The authors conclude: “When there is an industrial bias in public investment spending, the agricultural sectors do not share proportionately in the aggregate income gains to the economy. The economy as a whole enjoys a large medium-term supply response, but at the cost of increasing rural poverty and a sharp worsening of the distribution of income between agriculture and the rest of the economy.”
Tags: poverty, fossil fuels
Newswriting and digital reporting assignments
- Write a lead, headline or nut graph based on the study.
- Spend 60 minutes exploring the issue by accessing sources of information other than the study. Write a lead (or headline or nut graph) based on the study but informed by the new information. Does the new information significantly change what one would write based on the study alone?
- Compose two Twitter messages of 140 characters or fewer accurately conveying the study’s findings to a general audience. Make sure to use appropriate hashtags.
- Choose several key quotations from the study and show how they would be set up and used in a brief blog post.

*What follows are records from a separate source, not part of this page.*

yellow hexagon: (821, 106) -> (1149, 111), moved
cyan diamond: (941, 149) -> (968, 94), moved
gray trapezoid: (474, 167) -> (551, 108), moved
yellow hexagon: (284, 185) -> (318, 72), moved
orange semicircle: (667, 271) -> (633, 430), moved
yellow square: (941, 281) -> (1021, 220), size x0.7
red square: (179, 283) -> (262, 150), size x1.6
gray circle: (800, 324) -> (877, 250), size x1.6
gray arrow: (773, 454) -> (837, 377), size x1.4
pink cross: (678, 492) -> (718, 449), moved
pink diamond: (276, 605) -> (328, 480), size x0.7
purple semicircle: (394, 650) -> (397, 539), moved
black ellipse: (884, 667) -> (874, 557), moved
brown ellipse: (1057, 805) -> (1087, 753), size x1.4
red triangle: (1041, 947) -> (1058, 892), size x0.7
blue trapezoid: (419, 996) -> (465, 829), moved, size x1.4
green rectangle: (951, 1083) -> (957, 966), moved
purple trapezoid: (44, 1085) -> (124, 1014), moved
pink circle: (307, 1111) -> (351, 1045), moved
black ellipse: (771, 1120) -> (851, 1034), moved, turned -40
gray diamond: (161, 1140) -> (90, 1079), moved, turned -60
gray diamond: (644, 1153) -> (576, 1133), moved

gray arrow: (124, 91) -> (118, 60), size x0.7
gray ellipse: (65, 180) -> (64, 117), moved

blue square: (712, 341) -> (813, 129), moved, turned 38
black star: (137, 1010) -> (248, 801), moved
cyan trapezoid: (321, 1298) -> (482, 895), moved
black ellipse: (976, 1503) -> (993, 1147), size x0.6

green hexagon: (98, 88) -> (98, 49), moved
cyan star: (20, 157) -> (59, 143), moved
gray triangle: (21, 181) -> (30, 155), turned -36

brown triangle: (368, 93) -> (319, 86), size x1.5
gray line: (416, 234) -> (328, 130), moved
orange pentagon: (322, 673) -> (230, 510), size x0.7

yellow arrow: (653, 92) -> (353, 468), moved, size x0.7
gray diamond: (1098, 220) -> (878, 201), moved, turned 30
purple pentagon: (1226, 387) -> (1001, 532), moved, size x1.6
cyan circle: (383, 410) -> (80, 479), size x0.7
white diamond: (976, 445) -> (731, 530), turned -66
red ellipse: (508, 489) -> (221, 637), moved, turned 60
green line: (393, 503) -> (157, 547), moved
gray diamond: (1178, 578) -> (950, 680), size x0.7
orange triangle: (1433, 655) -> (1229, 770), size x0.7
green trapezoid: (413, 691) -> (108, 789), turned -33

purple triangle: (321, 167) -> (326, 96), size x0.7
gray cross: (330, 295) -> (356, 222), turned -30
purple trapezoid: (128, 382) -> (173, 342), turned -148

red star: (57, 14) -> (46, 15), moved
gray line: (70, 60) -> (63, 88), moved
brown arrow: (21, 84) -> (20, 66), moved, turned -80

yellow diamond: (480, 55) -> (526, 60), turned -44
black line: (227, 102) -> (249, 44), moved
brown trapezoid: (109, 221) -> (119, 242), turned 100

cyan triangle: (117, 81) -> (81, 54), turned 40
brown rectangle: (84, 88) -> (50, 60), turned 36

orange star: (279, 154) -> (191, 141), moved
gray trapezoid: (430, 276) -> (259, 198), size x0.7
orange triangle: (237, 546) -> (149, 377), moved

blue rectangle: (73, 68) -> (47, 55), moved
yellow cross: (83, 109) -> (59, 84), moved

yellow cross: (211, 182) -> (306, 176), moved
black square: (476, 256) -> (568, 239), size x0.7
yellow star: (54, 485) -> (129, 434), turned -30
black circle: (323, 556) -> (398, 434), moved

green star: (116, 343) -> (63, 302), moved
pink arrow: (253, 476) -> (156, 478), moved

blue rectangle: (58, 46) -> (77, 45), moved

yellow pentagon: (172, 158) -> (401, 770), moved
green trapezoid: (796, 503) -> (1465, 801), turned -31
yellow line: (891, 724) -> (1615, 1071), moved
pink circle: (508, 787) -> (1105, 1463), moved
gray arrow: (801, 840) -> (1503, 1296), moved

- Map out the structure for a 60-second video segment about the study. What combination of study findings and visual aids could be used?
- Find pictures and graphics that might run with a story about the study. If appropriate, also find two related videos to embed in an online posting. Be sure to evaluate the credibility and appropriateness of any materials you would aggregate and repurpose.
Class discussion questions
- What is the study’s most important finding?
- Would members of the public intuitively understand the study’s findings? If not, what would be the most effective way to relate them?
- What kinds of knowledgeable sources you would interview to report the study in context?
- How could the study be “localized” and shown to have community implications?
- How might the study be explained through the stories of representative individuals? What kinds of people might a reporter feature to make such a story about the study come alive?
- What sorts of stories might be generated out of secondary information or ideas discussed in the study?
Read the study titled “Oil Revenues for Public Investment in Africa: Targeting Urban or Rural Areas?”
- What are the study's key technical term(s)? Which ones need to be put into language a lay audience can understand?
- Do the study’s authors put the research into context and show how they are advancing the state of knowledge about the subject? If so, what did the previous research indicate?
- What is the study’s research method? If there are statistical results, how did the scholars arrive at them?
- Evaluate the study's limitations. (For example, are there weaknesses in the study's data or research design?)
- How could the findings be misreported or misinterpreted by a reporter? In other words, what are the difficulties in conveying the data accurately? Give an example of a faulty headline or story lead.
Read the issue-related Foreign Policy article titled "The Devil's Excrement."
- What key insights from the article and study should reporters be aware of as they cover issues relating to developing economies?